### TASK STATEMENT
Below are the records; copy exactly the stretch from the line containing "for a quieter experience." through the line containing "The outdoor area", both ends included, and nothing else.

### DATA UNDER STUDY
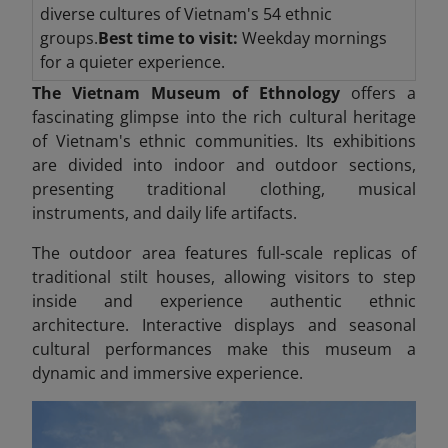
diverse cultures of Vietnam's 54 ethnic
groups.
Best time to visit:
Weekday mornings
for a quieter experience.
The Vietnam Museum of Ethnology
offers a
fascinating glimpse into the rich cultural heritage
of Vietnam's ethnic communities. Its exhibitions
are divided into indoor and outdoor sections,
presenting traditional clothing, musical
instruments, and daily life artifacts.
The outdoor area features full-scale replicas of
traditional stilt houses, allowing visitors to step
inside and experience authentic ethnic
architecture. Interactive displays and seasonal
cultural performances make this museum a
dynamic and immersive experience.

### RESPONSE
for a quieter experience.
The Vietnam Museum of Ethnology
offers a
fascinating glimpse into the rich cultural heritage
of Vietnam's ethnic communities. Its exhibitions
are divided into indoor and outdoor sections,
presenting traditional clothing, musical
instruments, and daily life artifacts.
The outdoor area features full-scale replicas of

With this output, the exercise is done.